REQUIRED WORK: Output only an exact transcription of the line containing "il permesso di costruire" and all lines that follow it in the data below.

====== INPUT MATERIAL

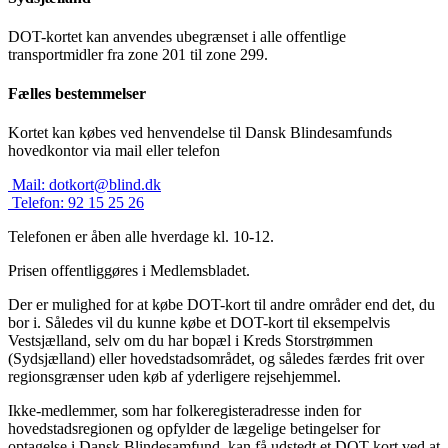
DOT-kortet kan anvendes ubegrænset i alle offentlige
transportmidler fra zone 201 til zone 299.
Fælles bestemmelser
Kortet kan købes ved henvendelse til Dansk Blindesamfunds
hovedkontor via mail eller telefon
Mail:
dotkort@blind.dk
Telefon:
92 15 25 26
Telefonen er åben alle hverdage kl. 10-12.
Prisen offentliggøres i Medlemsbladet.
Der er mulighed for at købe DOT-kort til andre områder end det, du
bor i. Således vil du kunne købe et DOT-kort til eksempelvis
Vestsjælland, selv om du har bopæl i Kreds Storstrømmen
(Sydsjælland) eller hovedstadsområdet, og således færdes frit over
regionsgrænser uden køb af yderligere rejsehjemmel.
Ikke-medlemmer, som har folkeregisteradresse inden for
hovedstadsregionen og opfylder de lægelige betingelser for
optagelse i Dansk Blindesamfund, kan få udstedt et DOT-kort ved at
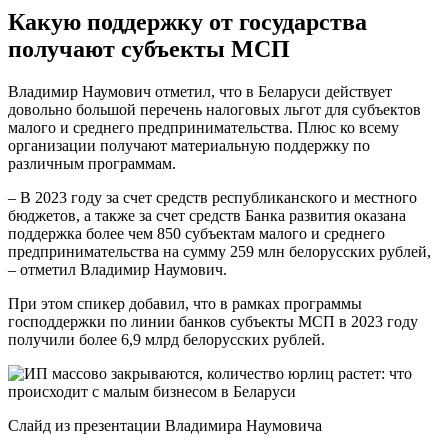
Какую поддержку от государства
получают субъекты МСП
Владимир Наумович отметил, что в Беларуси действует
довольно большой перечень налоговых льгот для субъектов
малого и среднего предпринимательства. Плюс ко всему
организации получают материальную поддержку по
различным программам.
– В 2023 году за счет средств республиканского и местного
бюджетов, а также за счет средств Банка развития оказана
поддержка более чем 850 субъектам малого и среднего
предпринимательства на сумму 259 млн белорусских рублей,
– отметил Владимир Наумович.
При этом спикер добавил, что в рамках программы
господдержки по линии банков субъекты МСП в 2023 году
получили более 6,9 млрд белорусских рублей.
Слайд из презентации Владимира Наумовича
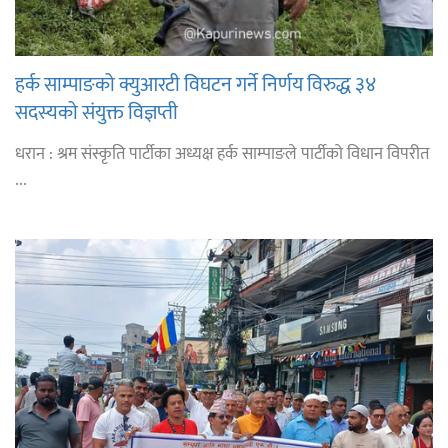
हर्क साम्पाङको क्युआरटी विघटन गर्ने निर्णय विरुद्ध ३४
सदस्यको संयुक्त विज्ञप्ती
धरान : श्रम संस्कृति पार्टीका अध्यक्ष हर्क साम्पाङले पार्टीको विधान विपरीत
...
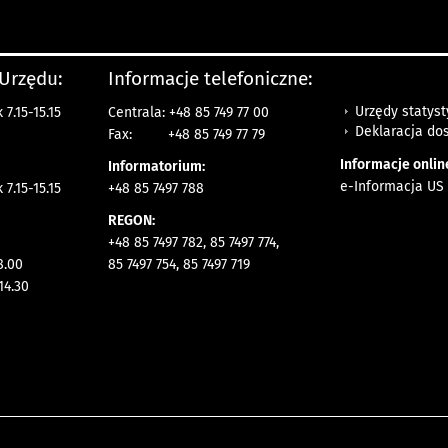
 Urzędu:
Informacje telefoniczne:
Urzędy statys
7.15-15.15
Centrala: +48 85 749 77 00
Deklaracja do
Fax:
+48 85 749 77 79
Informacje onlin
Informatorium:
e-Informacja US 
7.15-15.15
+48 85 7497 788
REGON:
+48 85 7497 782, 85 7497 774,
8.00
85 7497 754, 85 7497 719
14.30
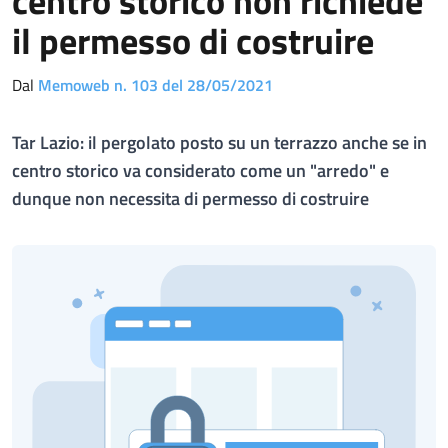
centro storico non richiede
il permesso di costruire
Dal
Memoweb n. 103 del 28/05/2021
Tar Lazio: il pergolato posto su un terrazzo anche se in
centro storico va considerato come un "arredo" e
dunque non necessita di permesso di costruire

============

OUTPUT FOR THIS EXERCISE:
il permesso di costruire
Dal
Memoweb n. 103 del 28/05/2021
Tar Lazio: il pergolato posto su un terrazzo anche se in
centro storico va considerato come un "arredo" e
dunque non necessita di permesso di costruire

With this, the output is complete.